> **Task requirements**:
Find every line containing the word "screenshot" in the records below; report only how many there are.

:: Exercise material ::

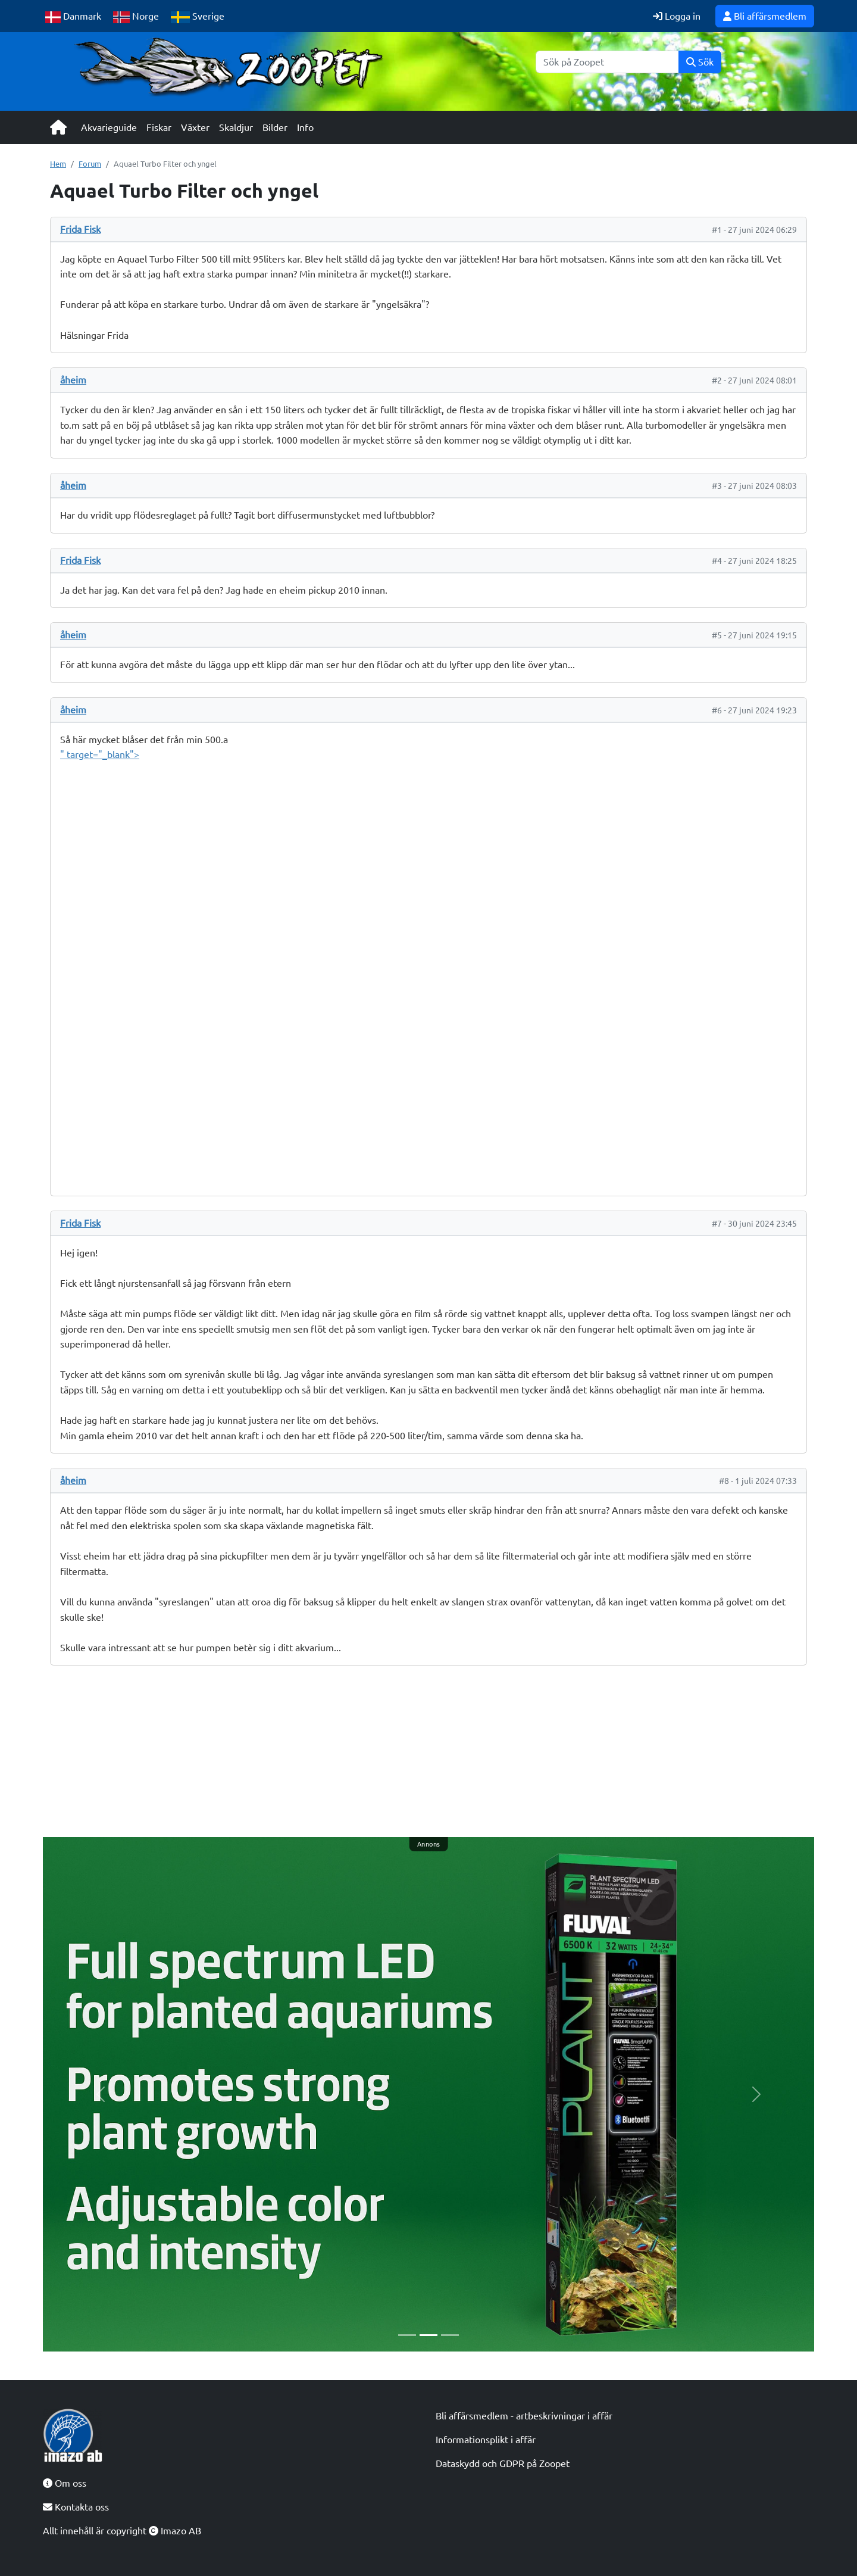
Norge (136, 17)
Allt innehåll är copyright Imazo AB (122, 2530)
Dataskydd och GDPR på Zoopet (503, 2463)
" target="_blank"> (428, 962)
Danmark (73, 17)
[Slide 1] (407, 2335)
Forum (90, 164)
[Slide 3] (450, 2335)
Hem (58, 164)
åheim (73, 380)
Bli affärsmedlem (764, 16)
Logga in (676, 16)
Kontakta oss (76, 2507)
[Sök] (607, 62)
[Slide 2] (428, 2335)
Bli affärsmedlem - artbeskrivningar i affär (524, 2415)
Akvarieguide (109, 127)
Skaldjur (236, 127)
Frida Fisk (80, 229)
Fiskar (158, 127)
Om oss (64, 2483)
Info (305, 127)
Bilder (274, 127)
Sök (700, 62)
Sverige (197, 17)
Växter (195, 127)
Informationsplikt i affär (486, 2439)
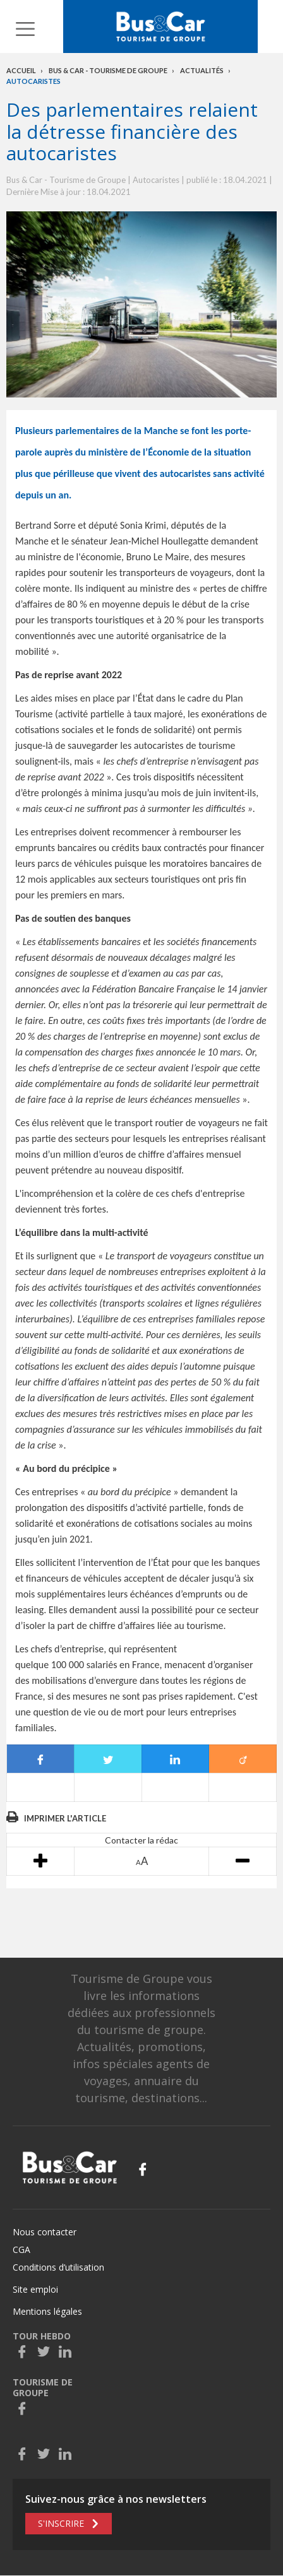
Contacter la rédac (141, 1840)
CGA (21, 2249)
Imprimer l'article (65, 1818)
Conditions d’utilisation (58, 2267)
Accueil (21, 70)
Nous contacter (44, 2232)
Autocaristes (33, 81)
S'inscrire (61, 2523)
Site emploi (35, 2289)
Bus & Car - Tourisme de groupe (108, 70)
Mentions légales (47, 2311)
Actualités (202, 70)
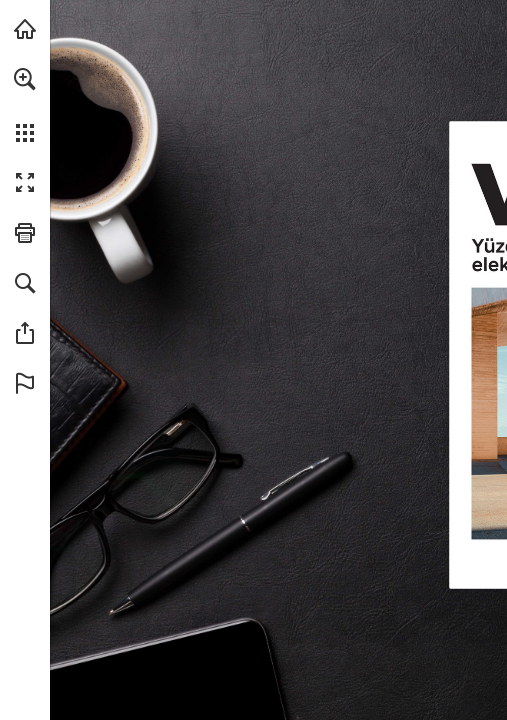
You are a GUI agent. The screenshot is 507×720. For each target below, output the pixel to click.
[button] (25, 79)
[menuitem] (25, 105)
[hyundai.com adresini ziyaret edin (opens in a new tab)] (25, 29)
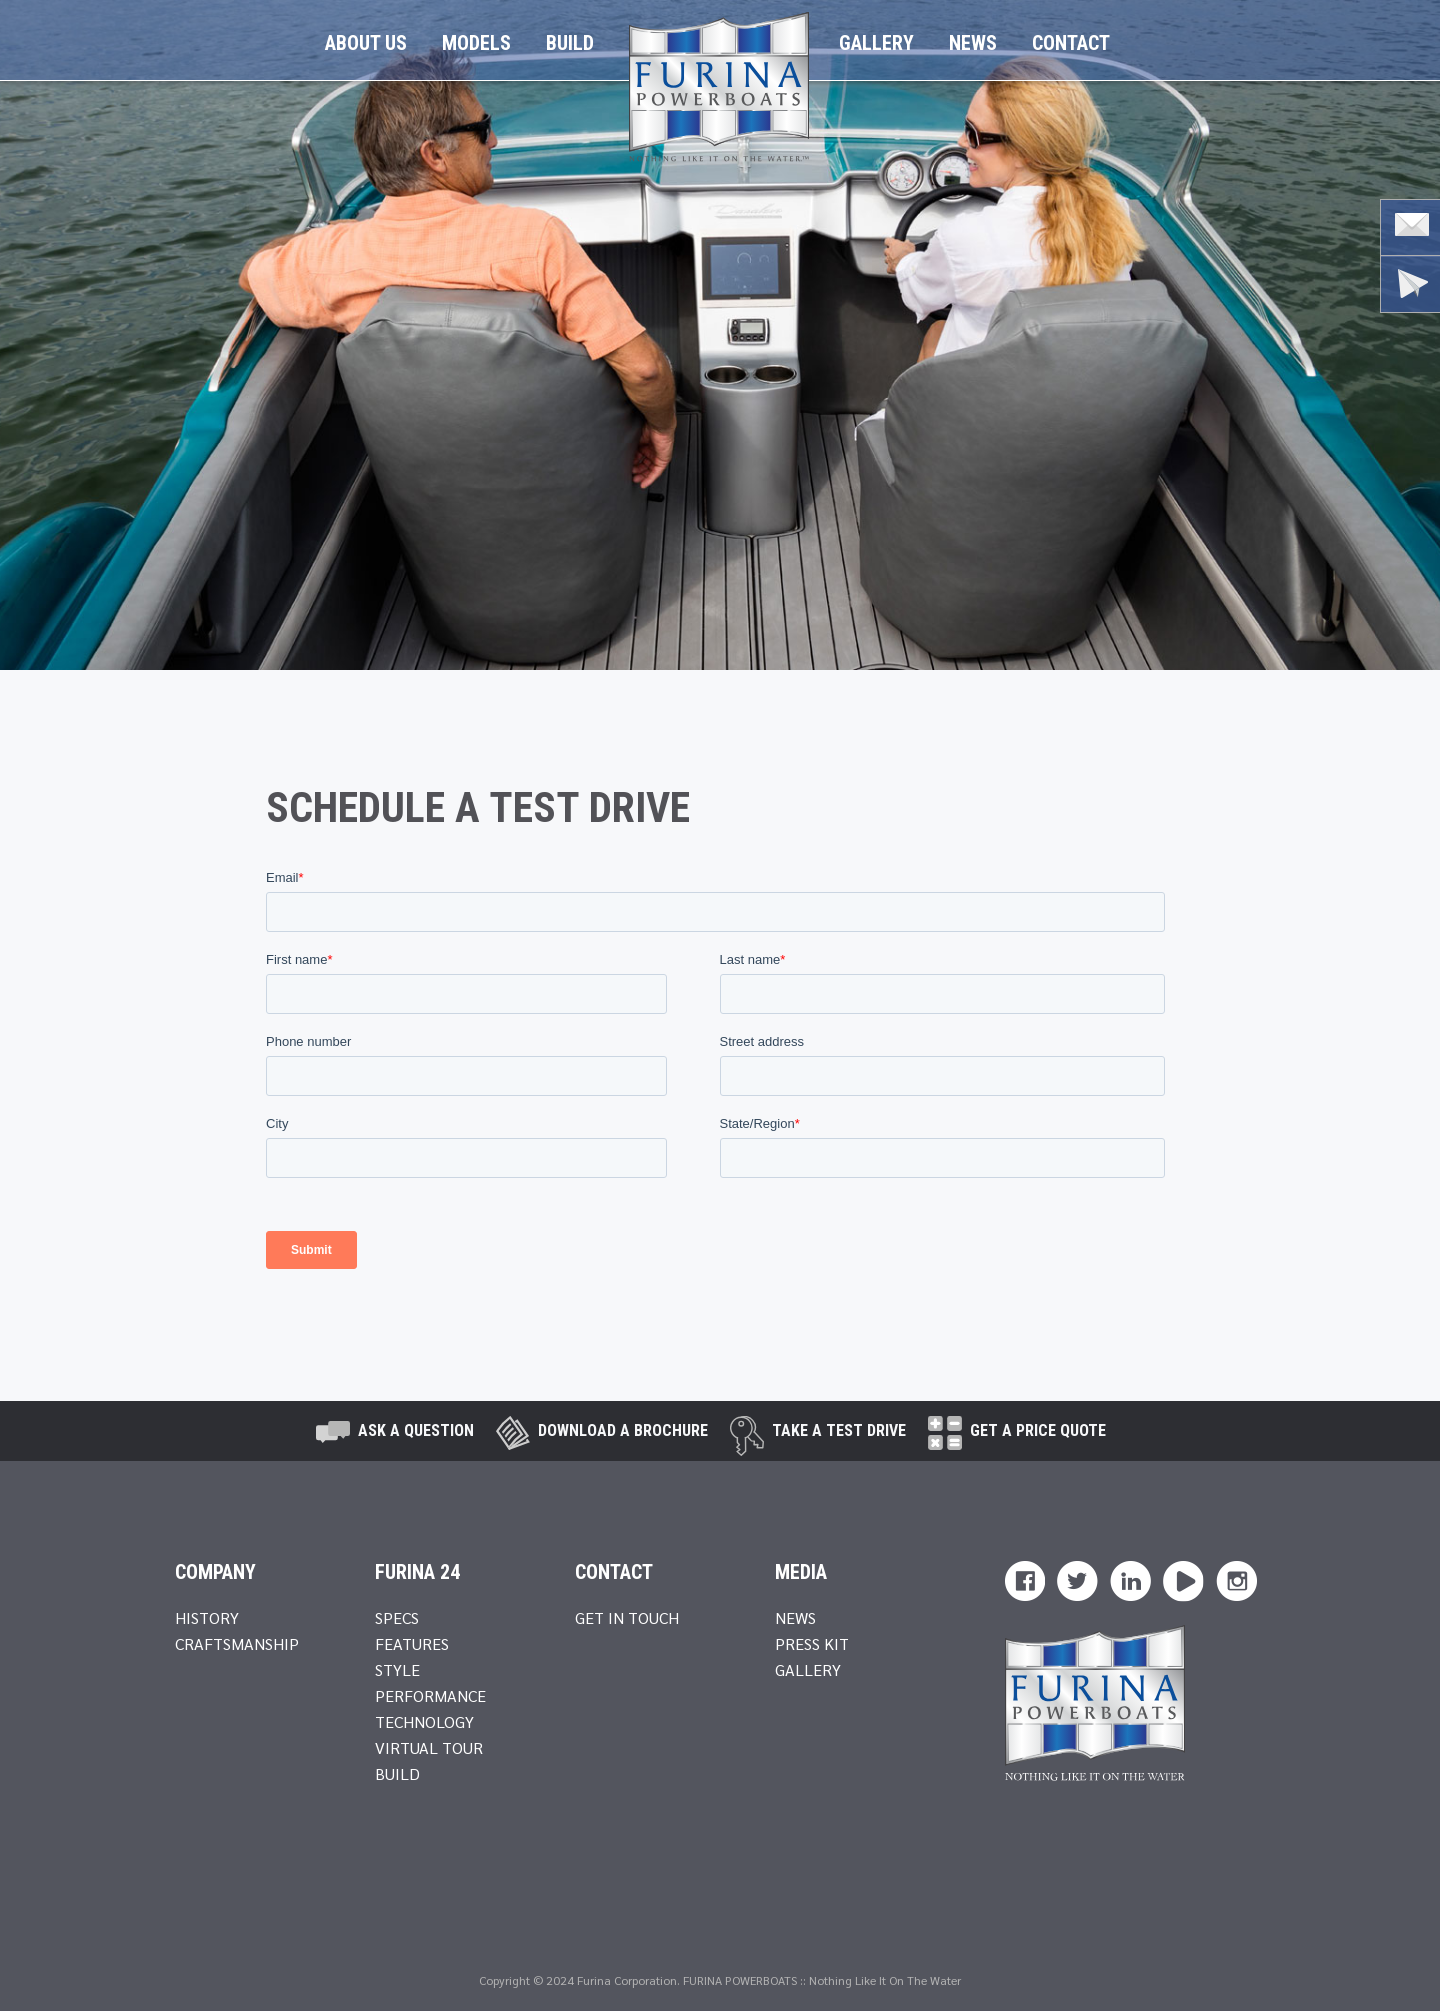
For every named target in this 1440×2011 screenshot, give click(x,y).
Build (570, 43)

:::

> **Response**:
2